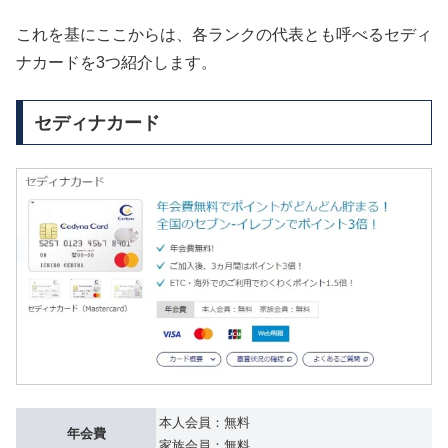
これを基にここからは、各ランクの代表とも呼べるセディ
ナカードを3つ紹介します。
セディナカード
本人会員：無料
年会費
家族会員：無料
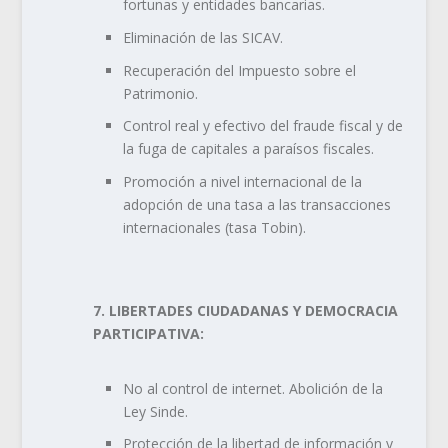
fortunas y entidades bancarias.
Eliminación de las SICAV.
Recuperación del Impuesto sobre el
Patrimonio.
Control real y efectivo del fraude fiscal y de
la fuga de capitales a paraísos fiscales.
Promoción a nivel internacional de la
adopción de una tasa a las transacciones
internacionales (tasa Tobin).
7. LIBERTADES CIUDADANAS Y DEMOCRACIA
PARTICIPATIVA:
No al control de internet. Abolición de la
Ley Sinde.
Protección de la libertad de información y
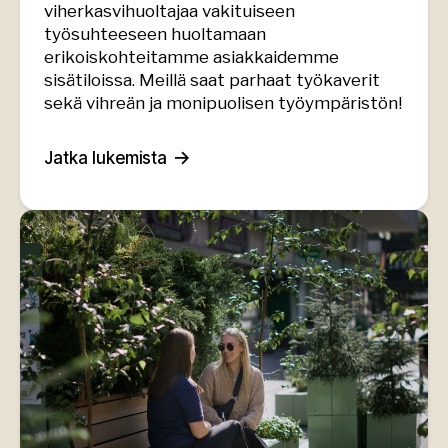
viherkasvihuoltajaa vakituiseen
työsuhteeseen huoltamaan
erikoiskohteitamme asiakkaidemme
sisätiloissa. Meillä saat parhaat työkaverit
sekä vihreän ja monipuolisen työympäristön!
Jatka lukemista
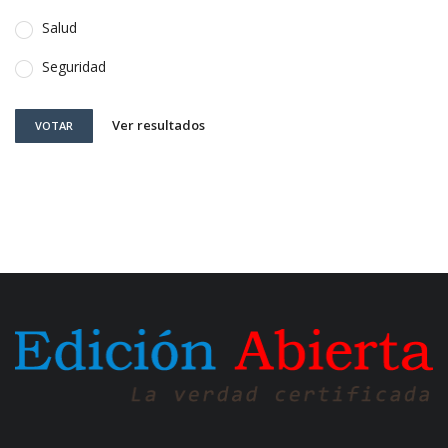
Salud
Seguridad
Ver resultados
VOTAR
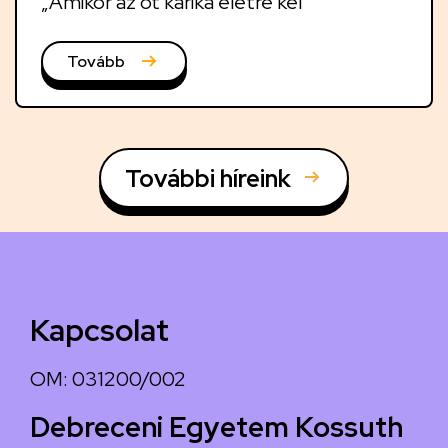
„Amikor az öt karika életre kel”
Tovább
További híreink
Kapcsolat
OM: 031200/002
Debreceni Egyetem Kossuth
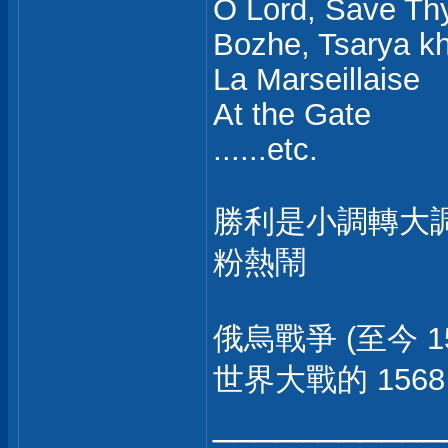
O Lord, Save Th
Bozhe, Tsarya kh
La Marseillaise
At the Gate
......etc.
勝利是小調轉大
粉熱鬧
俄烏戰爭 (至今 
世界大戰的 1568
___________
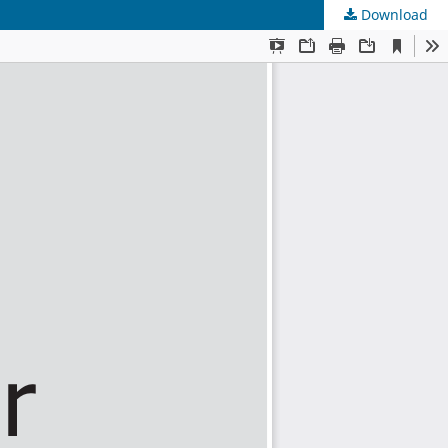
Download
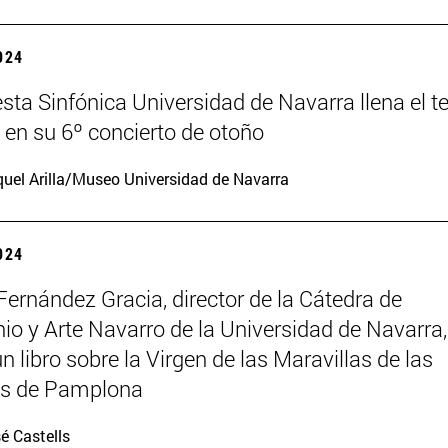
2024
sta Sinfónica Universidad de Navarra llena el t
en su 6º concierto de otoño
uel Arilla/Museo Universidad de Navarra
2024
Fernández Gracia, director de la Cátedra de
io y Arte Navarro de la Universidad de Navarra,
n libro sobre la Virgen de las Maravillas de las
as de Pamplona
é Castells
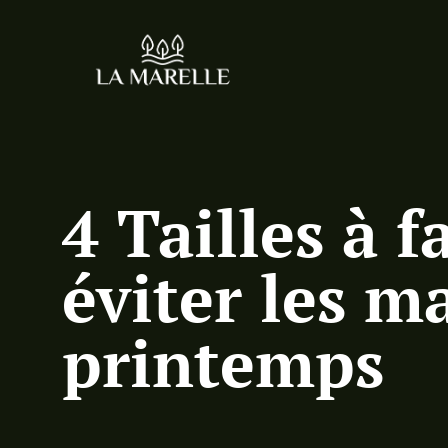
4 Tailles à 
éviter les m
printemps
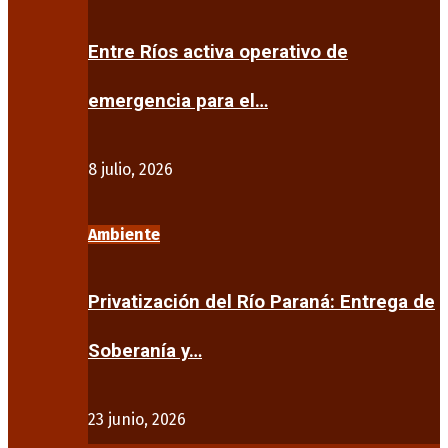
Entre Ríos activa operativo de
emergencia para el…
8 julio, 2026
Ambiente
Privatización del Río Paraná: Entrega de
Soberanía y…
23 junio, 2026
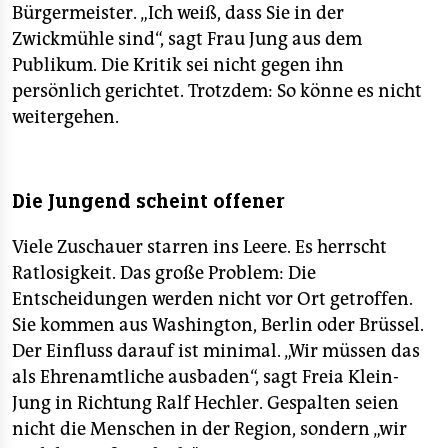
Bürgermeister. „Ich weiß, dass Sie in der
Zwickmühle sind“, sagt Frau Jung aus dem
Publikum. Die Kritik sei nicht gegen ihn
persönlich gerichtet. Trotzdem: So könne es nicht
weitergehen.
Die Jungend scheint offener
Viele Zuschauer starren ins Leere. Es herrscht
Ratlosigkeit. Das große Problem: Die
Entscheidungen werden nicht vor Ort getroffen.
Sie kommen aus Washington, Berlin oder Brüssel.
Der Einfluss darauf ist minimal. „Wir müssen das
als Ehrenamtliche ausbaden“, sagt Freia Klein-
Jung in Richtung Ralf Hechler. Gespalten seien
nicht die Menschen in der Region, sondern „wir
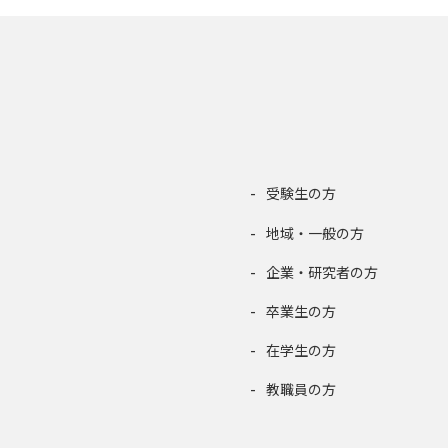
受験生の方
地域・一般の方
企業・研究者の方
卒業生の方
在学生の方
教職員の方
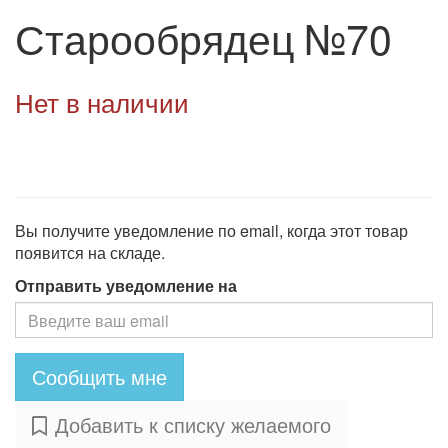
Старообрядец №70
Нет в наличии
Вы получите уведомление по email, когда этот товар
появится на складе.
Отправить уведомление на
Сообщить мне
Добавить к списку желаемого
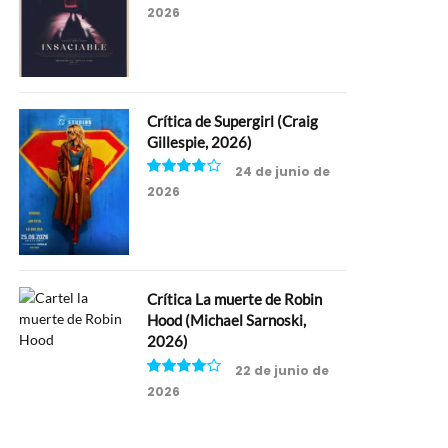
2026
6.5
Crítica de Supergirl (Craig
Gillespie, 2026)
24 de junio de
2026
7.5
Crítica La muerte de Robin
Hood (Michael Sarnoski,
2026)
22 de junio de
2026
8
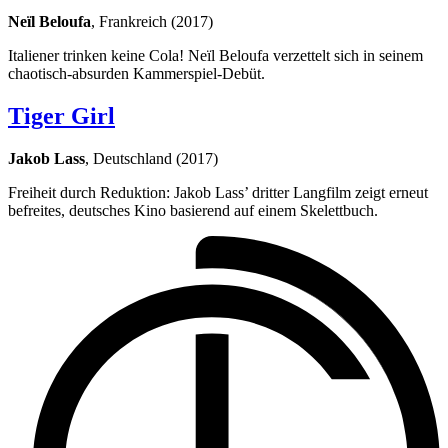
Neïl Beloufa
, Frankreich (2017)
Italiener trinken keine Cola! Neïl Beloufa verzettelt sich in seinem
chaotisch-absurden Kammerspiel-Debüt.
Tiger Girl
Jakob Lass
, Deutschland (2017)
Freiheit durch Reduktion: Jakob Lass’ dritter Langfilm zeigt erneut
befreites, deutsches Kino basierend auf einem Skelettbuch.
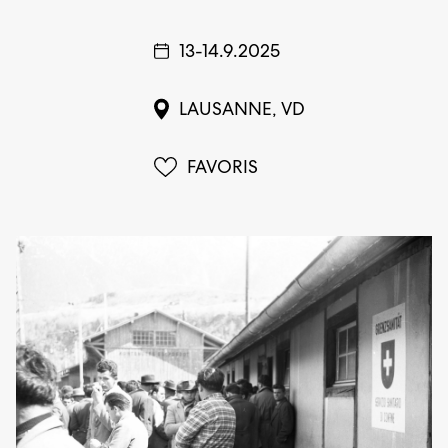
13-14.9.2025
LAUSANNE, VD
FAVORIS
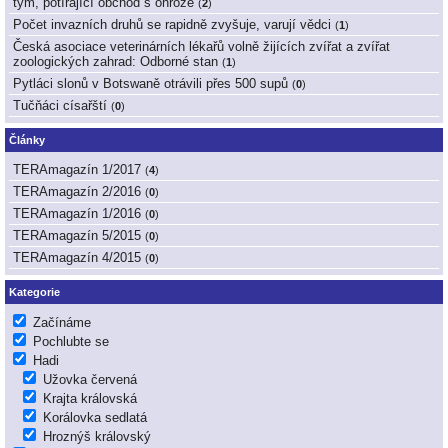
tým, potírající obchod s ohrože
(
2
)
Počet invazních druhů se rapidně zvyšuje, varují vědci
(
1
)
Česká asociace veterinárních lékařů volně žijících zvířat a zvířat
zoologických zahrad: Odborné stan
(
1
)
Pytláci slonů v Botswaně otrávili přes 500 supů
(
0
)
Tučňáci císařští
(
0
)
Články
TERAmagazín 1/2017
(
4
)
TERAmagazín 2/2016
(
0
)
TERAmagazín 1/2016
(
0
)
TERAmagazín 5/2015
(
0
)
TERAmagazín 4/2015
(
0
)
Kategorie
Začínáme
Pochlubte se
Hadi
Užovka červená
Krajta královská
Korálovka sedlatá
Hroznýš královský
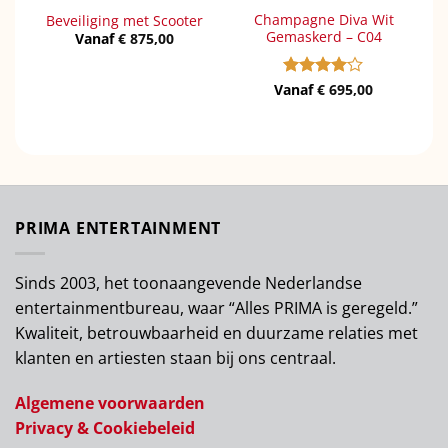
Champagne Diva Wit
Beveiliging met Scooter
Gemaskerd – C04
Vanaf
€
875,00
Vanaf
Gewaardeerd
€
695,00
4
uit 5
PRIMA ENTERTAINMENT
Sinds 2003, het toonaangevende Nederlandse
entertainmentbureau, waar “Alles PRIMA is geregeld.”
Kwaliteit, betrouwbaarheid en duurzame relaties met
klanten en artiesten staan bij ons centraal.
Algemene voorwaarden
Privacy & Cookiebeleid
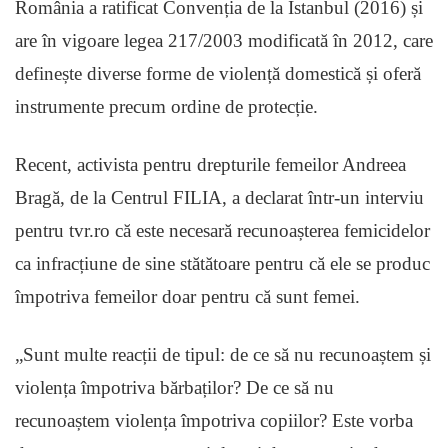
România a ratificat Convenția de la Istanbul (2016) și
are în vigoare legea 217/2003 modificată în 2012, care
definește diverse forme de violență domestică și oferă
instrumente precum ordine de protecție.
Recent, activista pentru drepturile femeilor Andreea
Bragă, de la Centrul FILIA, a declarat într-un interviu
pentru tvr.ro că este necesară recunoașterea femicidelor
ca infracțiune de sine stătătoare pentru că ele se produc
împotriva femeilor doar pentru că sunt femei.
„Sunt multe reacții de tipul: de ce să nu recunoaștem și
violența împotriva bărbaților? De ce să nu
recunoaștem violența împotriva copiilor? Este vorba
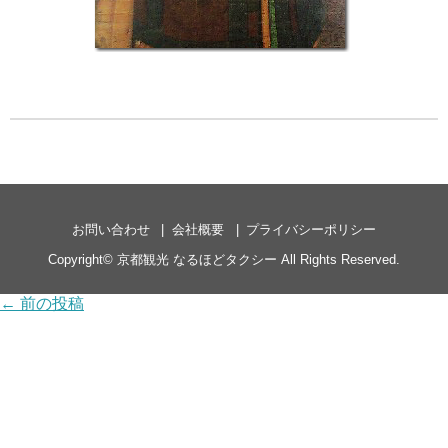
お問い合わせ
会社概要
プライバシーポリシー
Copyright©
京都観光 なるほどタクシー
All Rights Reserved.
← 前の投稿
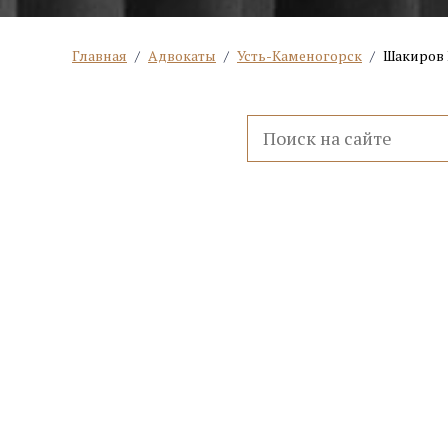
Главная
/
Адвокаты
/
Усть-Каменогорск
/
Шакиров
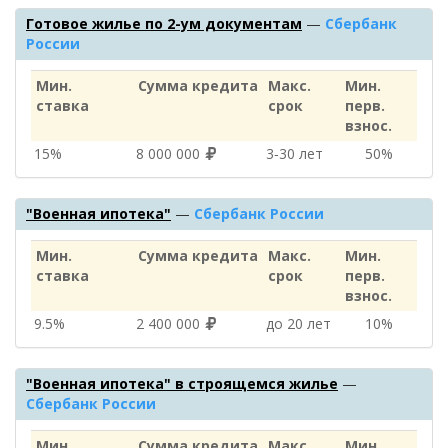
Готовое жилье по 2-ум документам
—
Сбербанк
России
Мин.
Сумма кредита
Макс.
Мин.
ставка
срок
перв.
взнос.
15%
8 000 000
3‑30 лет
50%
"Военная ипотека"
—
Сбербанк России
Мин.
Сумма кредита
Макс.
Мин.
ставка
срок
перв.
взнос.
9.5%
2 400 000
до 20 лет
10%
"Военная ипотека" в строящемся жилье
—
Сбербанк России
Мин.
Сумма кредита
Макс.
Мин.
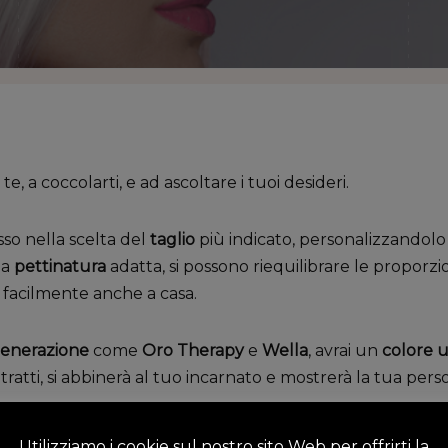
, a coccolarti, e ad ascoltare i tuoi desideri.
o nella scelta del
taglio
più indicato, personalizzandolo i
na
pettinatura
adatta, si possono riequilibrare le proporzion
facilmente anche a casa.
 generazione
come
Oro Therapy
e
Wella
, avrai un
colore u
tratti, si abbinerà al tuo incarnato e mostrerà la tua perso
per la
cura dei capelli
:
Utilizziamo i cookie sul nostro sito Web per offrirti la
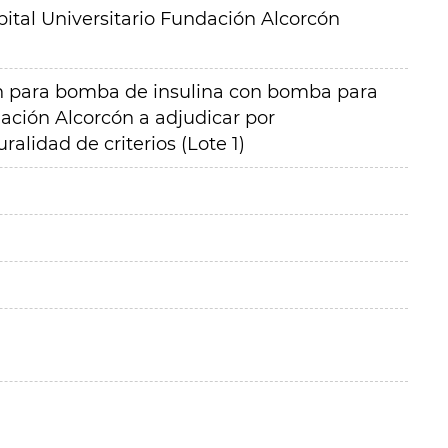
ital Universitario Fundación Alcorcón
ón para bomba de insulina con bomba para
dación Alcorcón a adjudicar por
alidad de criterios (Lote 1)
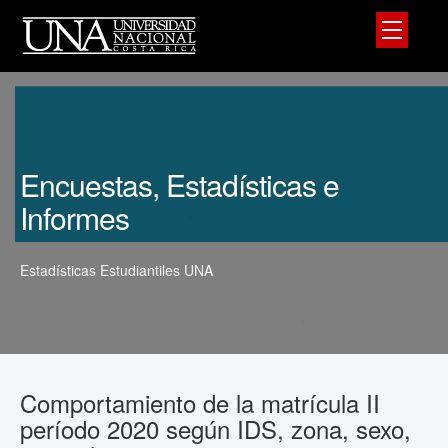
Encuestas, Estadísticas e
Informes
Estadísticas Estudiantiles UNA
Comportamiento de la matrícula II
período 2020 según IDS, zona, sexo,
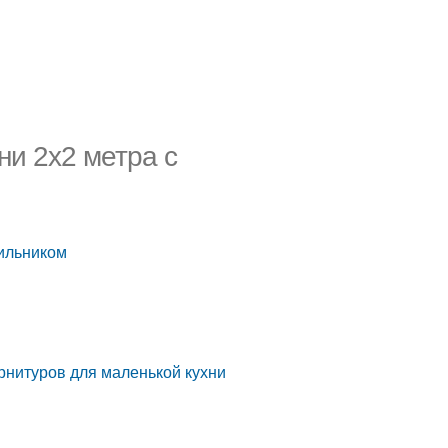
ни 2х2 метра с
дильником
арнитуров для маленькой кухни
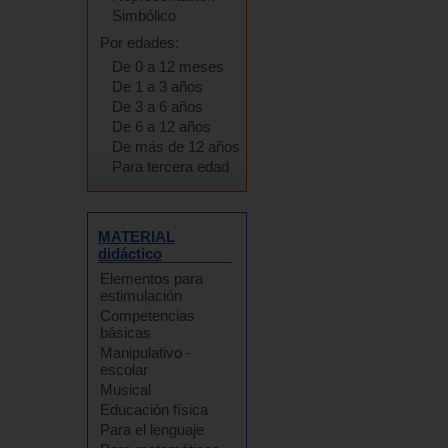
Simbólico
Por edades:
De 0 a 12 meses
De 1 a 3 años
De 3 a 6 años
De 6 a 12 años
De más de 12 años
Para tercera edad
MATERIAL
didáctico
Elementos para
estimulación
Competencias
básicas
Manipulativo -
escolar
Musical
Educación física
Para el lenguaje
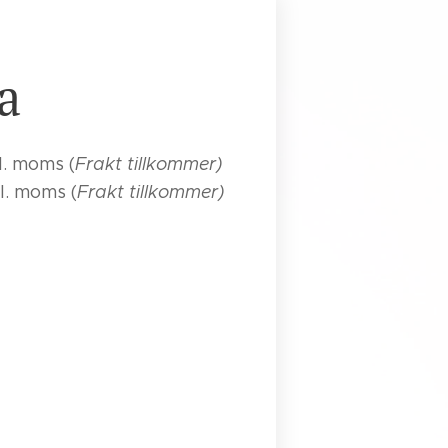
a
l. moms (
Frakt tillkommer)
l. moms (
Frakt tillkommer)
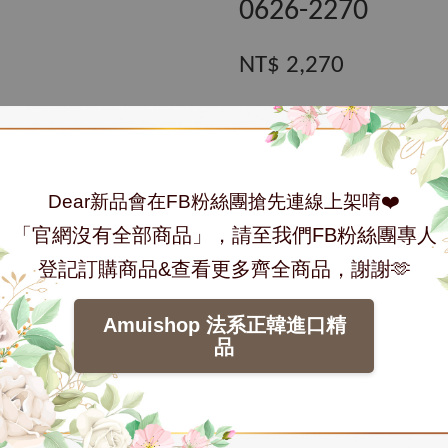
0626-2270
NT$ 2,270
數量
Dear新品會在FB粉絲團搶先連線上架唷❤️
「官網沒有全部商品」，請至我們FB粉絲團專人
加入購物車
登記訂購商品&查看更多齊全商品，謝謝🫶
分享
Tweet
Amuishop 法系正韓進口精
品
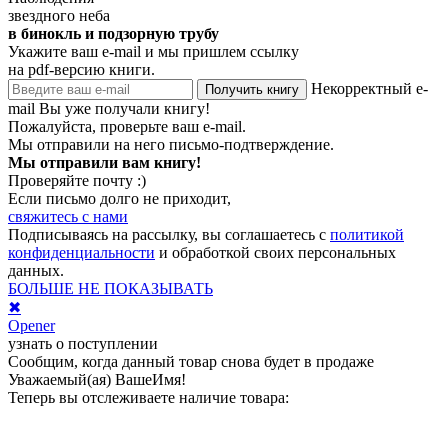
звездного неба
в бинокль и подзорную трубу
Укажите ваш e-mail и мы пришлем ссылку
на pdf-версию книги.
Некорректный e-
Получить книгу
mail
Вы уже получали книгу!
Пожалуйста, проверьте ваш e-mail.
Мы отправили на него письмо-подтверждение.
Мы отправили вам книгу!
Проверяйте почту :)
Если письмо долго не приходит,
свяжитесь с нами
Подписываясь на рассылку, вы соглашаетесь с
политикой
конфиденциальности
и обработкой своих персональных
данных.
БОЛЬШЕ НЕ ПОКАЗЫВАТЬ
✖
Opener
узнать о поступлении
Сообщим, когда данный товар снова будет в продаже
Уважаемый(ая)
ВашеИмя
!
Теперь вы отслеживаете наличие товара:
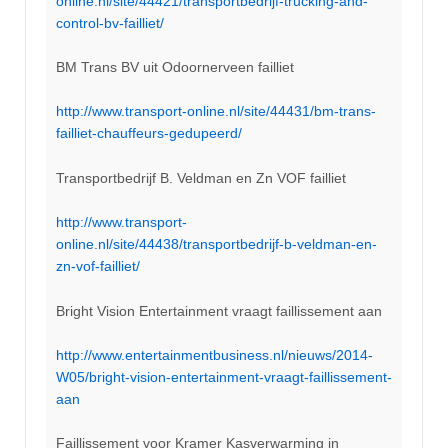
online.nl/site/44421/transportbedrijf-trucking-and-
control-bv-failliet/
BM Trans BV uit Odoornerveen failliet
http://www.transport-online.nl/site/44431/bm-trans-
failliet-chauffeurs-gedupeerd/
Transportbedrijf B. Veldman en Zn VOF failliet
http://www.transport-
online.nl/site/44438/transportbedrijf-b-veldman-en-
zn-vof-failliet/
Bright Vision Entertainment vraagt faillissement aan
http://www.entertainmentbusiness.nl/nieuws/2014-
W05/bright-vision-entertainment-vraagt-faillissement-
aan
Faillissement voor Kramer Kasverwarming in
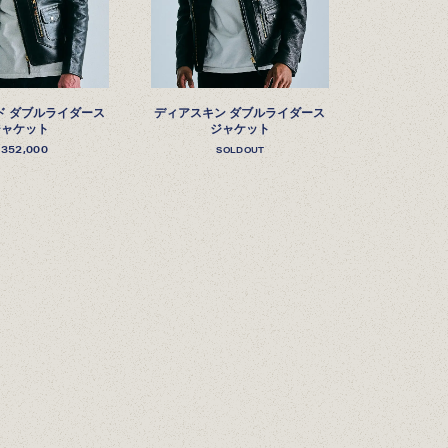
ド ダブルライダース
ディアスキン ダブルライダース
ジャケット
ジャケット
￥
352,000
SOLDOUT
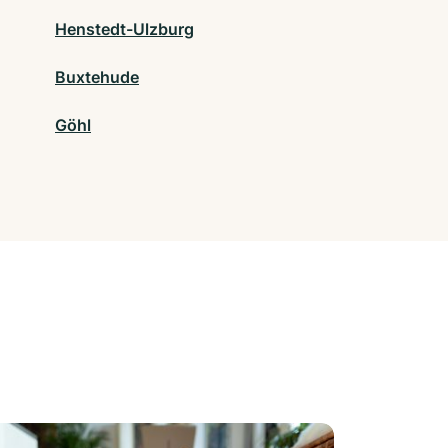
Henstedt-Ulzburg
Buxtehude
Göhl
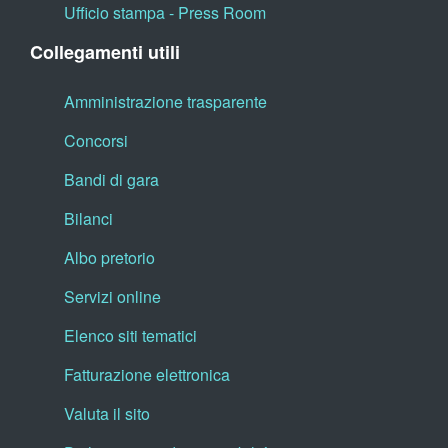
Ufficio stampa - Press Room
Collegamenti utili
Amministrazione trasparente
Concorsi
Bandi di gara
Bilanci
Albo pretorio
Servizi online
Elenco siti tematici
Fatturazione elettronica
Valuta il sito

-=-=-=-=-

- [Assignment]
Leave the pictures out and please restate exactly the lines running from the start of the material through the one with "la fuga de capitales a paraísos fiscales.".

- [Answer to this task]
これを基にここからは、各ランクの代表とも呼べるセディ
ナカードを3つ紹介します。
セディナカード
本人会員：無料
年会費
家族会員：無料
fortunas y entidades bancarias.
Eliminación de las SICAV.
Recuperación del Impuesto sobre el
Patrimonio.
Control real y efectivo del fraude fiscal y de
la fuga de capitales a paraísos fiscales.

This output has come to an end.